Namun dalam tulisan ini, penulis berusaha fokus tentang perubahan iklim sebagai ancaman serius yang tidak terelakan.
G20 punya relevansi dan kepatutan dalam menanggung berbagai permasalahan global khususnya perubahan iklim.
Forum kerja sama ini merepresentasikan lebih dari 60 persen populasi dunia, 75 persen perdagangan global, 80 persen PDB dunia dan sekaligus penyumbang emisi gas dunia sebesar 80 persen.
Karena itu, G20 harus menomorsatukan diskursus tentang ancaman perubahan iklim sebagai tanggungjawab besar yang perlu dijawab dengan suatu langkah konkret.
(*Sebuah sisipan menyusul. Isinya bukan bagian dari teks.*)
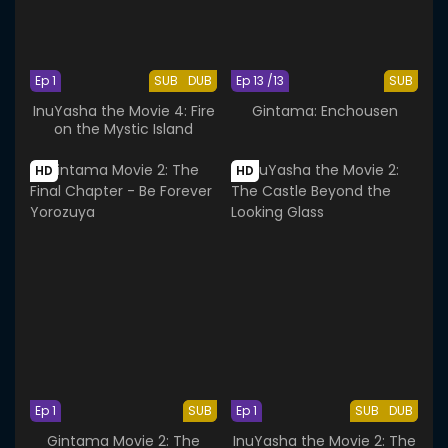
Ep 1
SUB
DUB
Ep 13 /13
SUB
InuYasha the Movie 4: Fire
Gintama: Enchousen
on the Mystic Island
HD
HD
Ep 1
SUB
Ep 1
SUB
DUB
Gintama Movie 2: The
InuYasha the Movie 2: The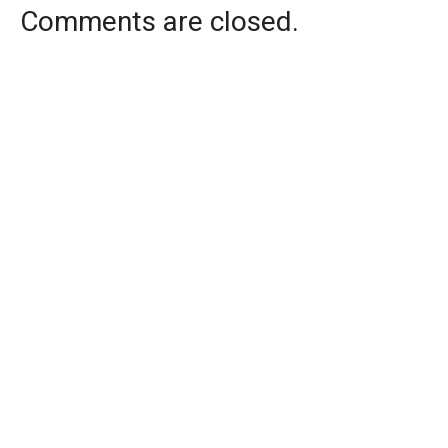
Comments are closed.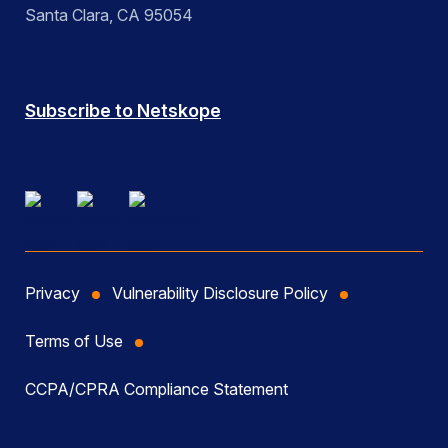
Santa Clara, CA 95054
Subscribe to Netskope
Privacy
Vulnerability Disclosure Policy
Terms of Use
CCPA/CPRA Compliance Statement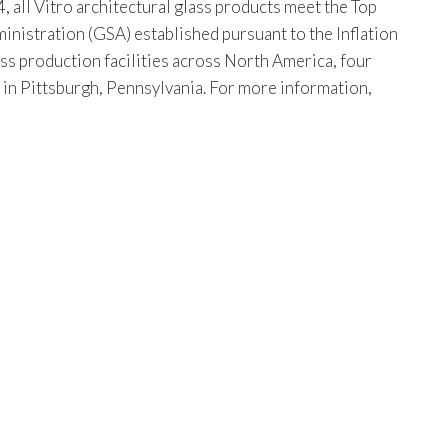
, all Vitro architectural glass products meet the Top
istration (GSA) established pursuant to the Inflation
ss production facilities across North America, four
s in Pittsburgh, Pennsylvania. For more information,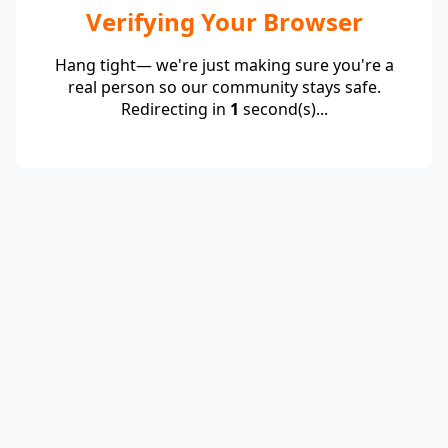
Verifying Your Browser
Hang tight— we're just making sure you're a
real person so our community stays safe.
Redirecting in
1
second(s)...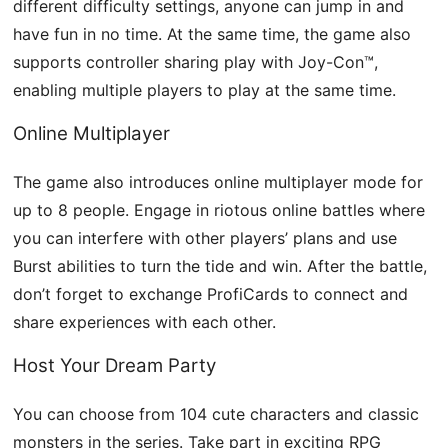
different difficulty settings, anyone can jump in and
have fun in no time. At the same time, the game also
supports controller sharing play with Joy-Con™,
enabling multiple players to play at the same time.
Online Multiplayer
The game also introduces online multiplayer mode for
up to 8 people. Engage in riotous online battles where
you can interfere with other players’ plans and use
Burst abilities to turn the tide and win. After the battle,
don’t forget to exchange ProfiCards to connect and
share experiences with each other.
Host Your Dream Party
You can choose from 104 cute characters and classic
monsters in the series. Take part in exciting RPG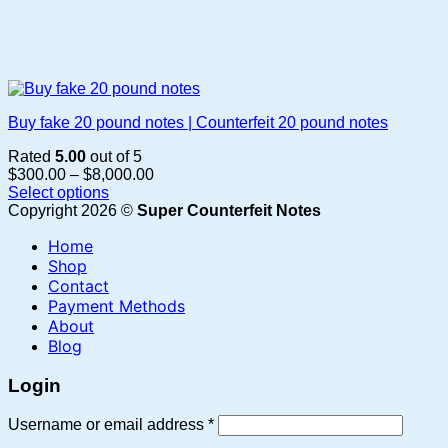
Buy fake 20 pound notes | Counterfeit 20 pound notes
Rated
5.00
out of 5
Price
$
300.00
–
$
8,000.00
range:
Select options
This
$300.00
Copyright 2026 ©
Super Counterfeit Notes
product
through
Home
has
$8,000.00
multiple
Shop
variants.
Contact
The
Payment Methods
options
About
may
Blog
be
chosen
Login
on
the
Required
Username or email address
*
product
page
Setiap kebijakan dan komitmen di antara negara G20, seyogianya dilandasi kesadaran akan pentingnya memperhatikan keseimbangan ekologi untuk kelangsungan generasi selanjutnya.
Untuk suatu alasan yang rasional dan bersifat mendesak, Fakta Iklim Glasgow harus diseret dan dielaborasi secara tajam dalam pembahasan forum G20 yang akan datang.
Stabilitas pembangunan ekonomi global berkesinambungan harus sejalan dengan kesiapan inovasi dalam penyediaan infrastruktur alternatif yang menunjang pemanfaatan energi bersih.
Indonesia yang saat ini memegang Presidensi G20, harus berperan aktif dalam menyuarakan pentingnya mengembalikan keseimbangan lingkungan sebagai prioritas kebijakan di antara anggota G20.
Indonesia perlu menekankan pentingnya kerja sama global di bidang inovasi dan kerja sama strategis dalam menciptakan road map penggunaan energi bersih dan menekan emisi karbon.
Indonesia juga perlu memberi penekanan pada negara-negara di dalam keanggotaan G2O yang dipandang kurang ambisius dalam jalur untuk menekan suhu kenaikan bumi di angka 1,5 derajat celcius.
Obsesi sejumlah negara industrialis besar di dunia dalam mengejar kejayaan singkat dengan konsekuensi penderitaan berkepanjangan jelas tidak rasional.